The focal point of the initial phase will be CityLine Plaza, a centrally located urban plaza designed by Office of James Burnett (OJB), the landscape architect of Dallas’ signature Klyde Warren Park.  Framing CityLine Plaza, fronting Plano Road, and located along State Street will be more than 92,000 square feet of retail, restaurant and entertainment space.  KDC has selected Dallas-based Retail Street Advisors to start pre-leasing and marketing.

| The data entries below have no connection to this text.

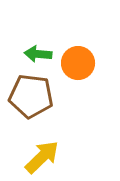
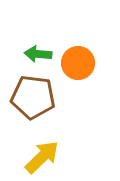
brown pentagon: moved 2 px right, 1 px down
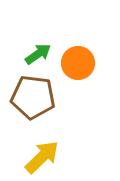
green arrow: rotated 140 degrees clockwise
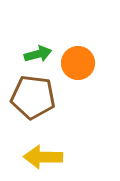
green arrow: rotated 20 degrees clockwise
yellow arrow: moved 1 px right; rotated 135 degrees counterclockwise
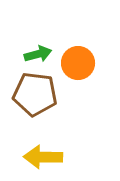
brown pentagon: moved 2 px right, 3 px up
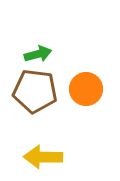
orange circle: moved 8 px right, 26 px down
brown pentagon: moved 3 px up
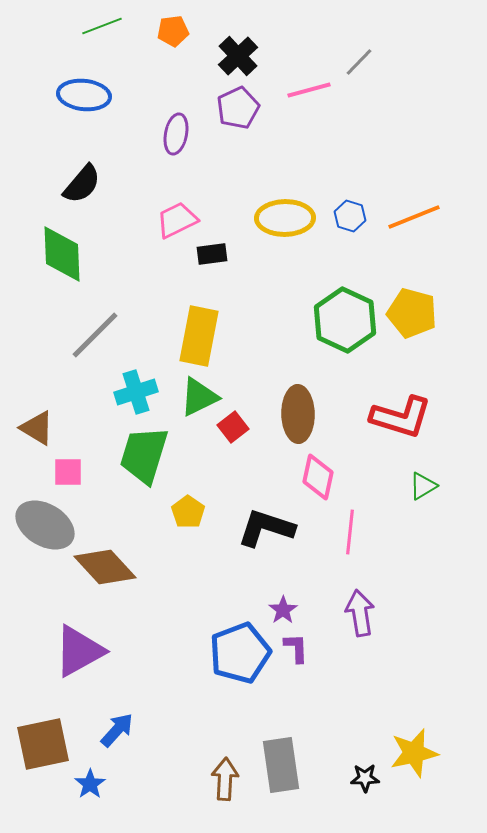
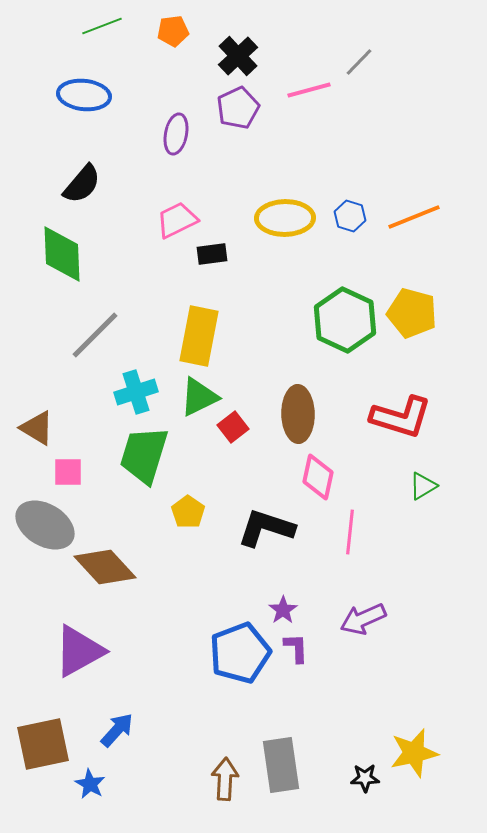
purple arrow at (360, 613): moved 3 px right, 6 px down; rotated 105 degrees counterclockwise
blue star at (90, 784): rotated 8 degrees counterclockwise
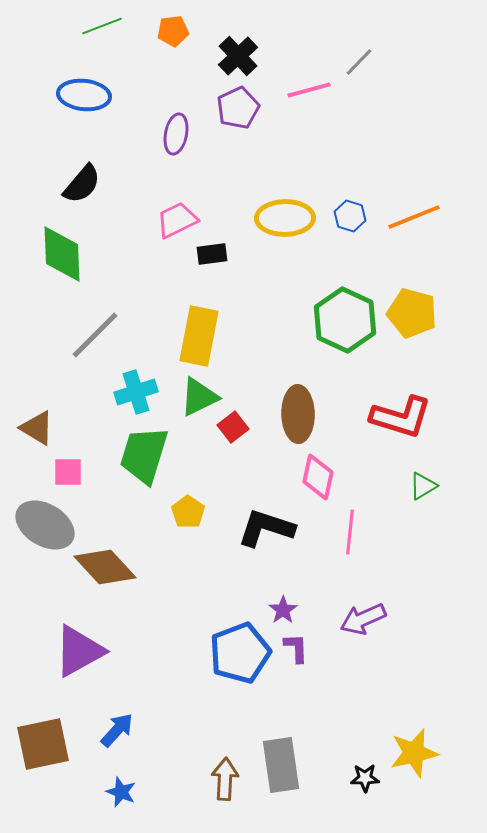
blue star at (90, 784): moved 31 px right, 8 px down; rotated 8 degrees counterclockwise
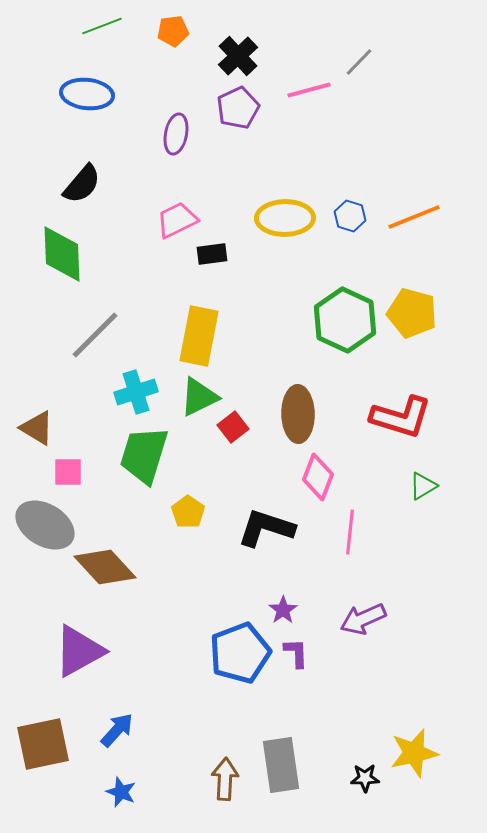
blue ellipse at (84, 95): moved 3 px right, 1 px up
pink diamond at (318, 477): rotated 9 degrees clockwise
purple L-shape at (296, 648): moved 5 px down
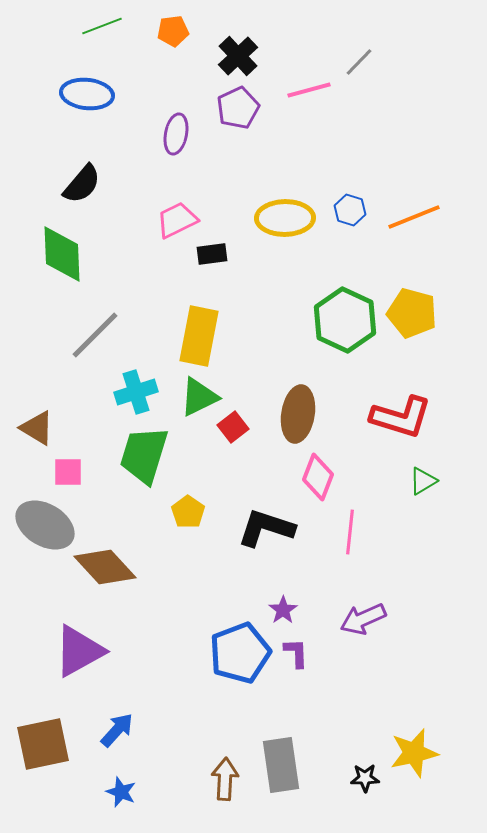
blue hexagon at (350, 216): moved 6 px up
brown ellipse at (298, 414): rotated 10 degrees clockwise
green triangle at (423, 486): moved 5 px up
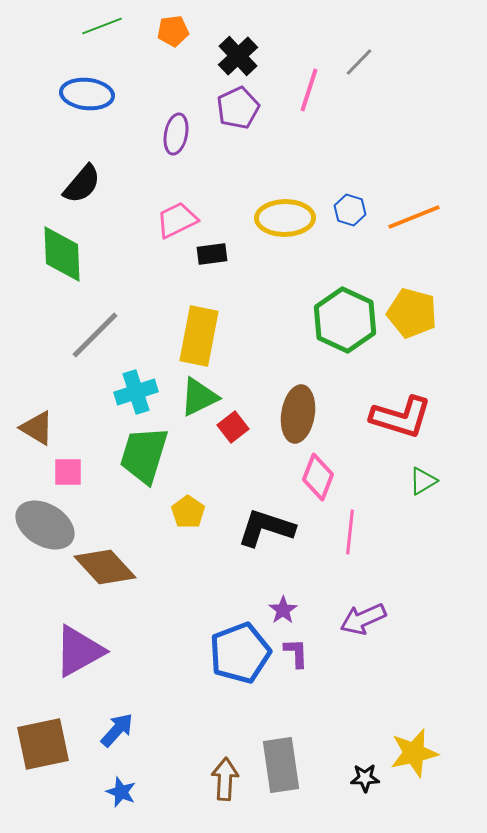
pink line at (309, 90): rotated 57 degrees counterclockwise
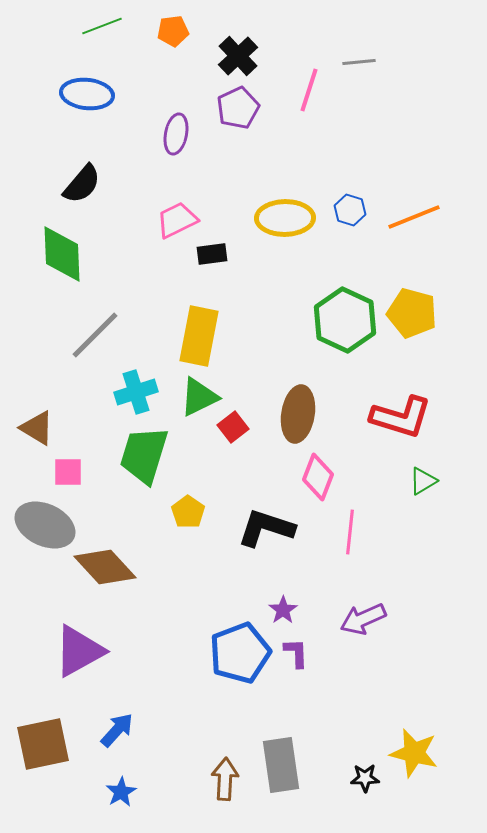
gray line at (359, 62): rotated 40 degrees clockwise
gray ellipse at (45, 525): rotated 6 degrees counterclockwise
yellow star at (414, 753): rotated 27 degrees clockwise
blue star at (121, 792): rotated 20 degrees clockwise
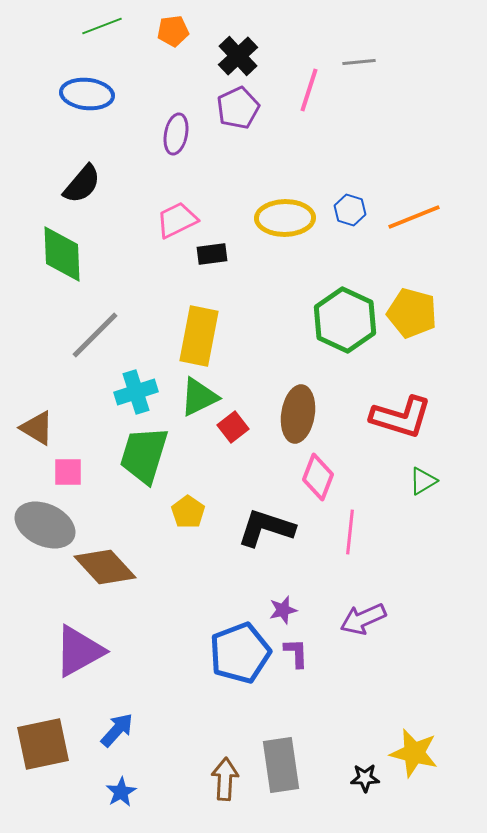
purple star at (283, 610): rotated 20 degrees clockwise
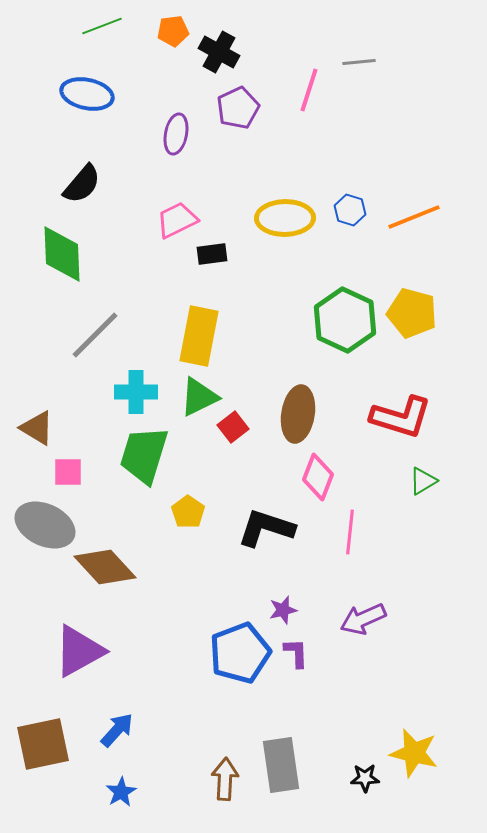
black cross at (238, 56): moved 19 px left, 4 px up; rotated 18 degrees counterclockwise
blue ellipse at (87, 94): rotated 6 degrees clockwise
cyan cross at (136, 392): rotated 18 degrees clockwise
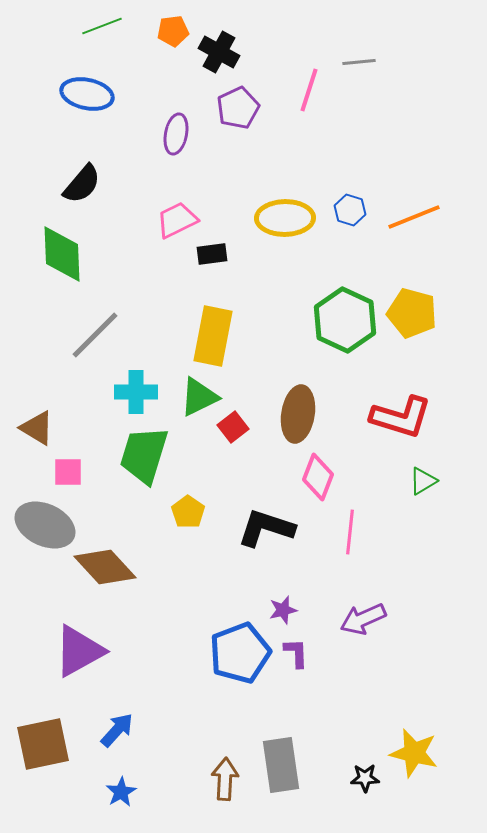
yellow rectangle at (199, 336): moved 14 px right
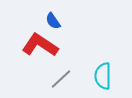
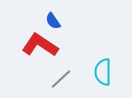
cyan semicircle: moved 4 px up
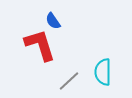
red L-shape: rotated 39 degrees clockwise
gray line: moved 8 px right, 2 px down
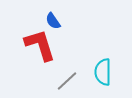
gray line: moved 2 px left
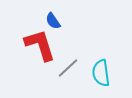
cyan semicircle: moved 2 px left, 1 px down; rotated 8 degrees counterclockwise
gray line: moved 1 px right, 13 px up
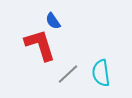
gray line: moved 6 px down
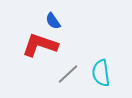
red L-shape: rotated 54 degrees counterclockwise
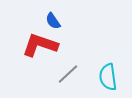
cyan semicircle: moved 7 px right, 4 px down
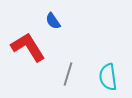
red L-shape: moved 12 px left, 2 px down; rotated 39 degrees clockwise
gray line: rotated 30 degrees counterclockwise
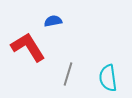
blue semicircle: rotated 114 degrees clockwise
cyan semicircle: moved 1 px down
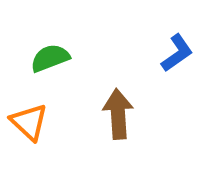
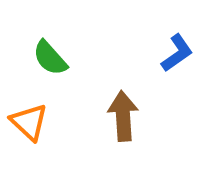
green semicircle: rotated 111 degrees counterclockwise
brown arrow: moved 5 px right, 2 px down
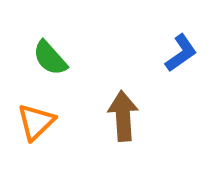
blue L-shape: moved 4 px right
orange triangle: moved 7 px right; rotated 33 degrees clockwise
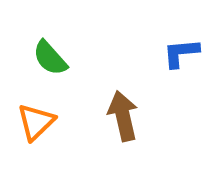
blue L-shape: rotated 150 degrees counterclockwise
brown arrow: rotated 9 degrees counterclockwise
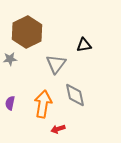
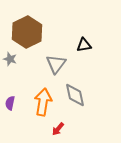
gray star: rotated 24 degrees clockwise
orange arrow: moved 2 px up
red arrow: rotated 32 degrees counterclockwise
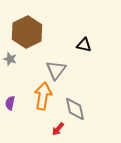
black triangle: rotated 21 degrees clockwise
gray triangle: moved 6 px down
gray diamond: moved 14 px down
orange arrow: moved 6 px up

“KDC and its design team have created a truly compelling urban environment that will attract a dynamic mix of dining and entertainment options,” said Aaron Stephenson of Retail Street Advisors.  “State Street and CityLine Plaza are oriented and scaled specifically for pedestrians to encourage sidewalk and patio activity and to promote community interaction and gathering throughout the day.”

Buildings that incorporate several uses are central to the CityLine master plan. Restaurant, retail and entertainment spaces are integrated into the base of the office towers, the multi-family residential, and the hotel, allowing CityLine Plaza and both sides of State Street to be surrounded by activity.  The master plan also focuses on creating a walkable, pedestrian-friendly environment, while providing easy access for vehicles and ample parking in the 7,700 spaces within CityLine parking garages.

In July, KDC broke ground on the project and announced State Farm will lease 1.5 million square feet in three office towers. The Class A office buildings consist of a 13-story tower, 15-story tower and 21-story tower.  Each tower is situated on a five-level parking structure along with ground floor retail space.

KDC acquired the land for the Richardson master-planned project in December 2012.  The project, adjacent to the Dallas Area Rapid Transit’s (DART) Bush Turnpike Station on its Red Line, will be a transit-oriented development on the east and west sides of Plano Road. The east side includes the 147.5 acres of land on the north side of Renner Road, between Plano Road and Wyndham Lane.  The west side includes 38.5 acres of land south of President George Bush Turnpike between Plano Road and the DART light rail tracks.  

At full build-out, the $1.5 billion CityLine project will contain approximately six million square feet of office space, two hotels, 3,925 multi-family residential units, 300,000 square feet of grocery, restaurant, entertainment and retail space, and three parks.

Corgan is the State Farm office architect and Omniplan is the CityLine retail architect and master planner.  Kimley-Horn is the civil engineer and OJB is the landscape architect.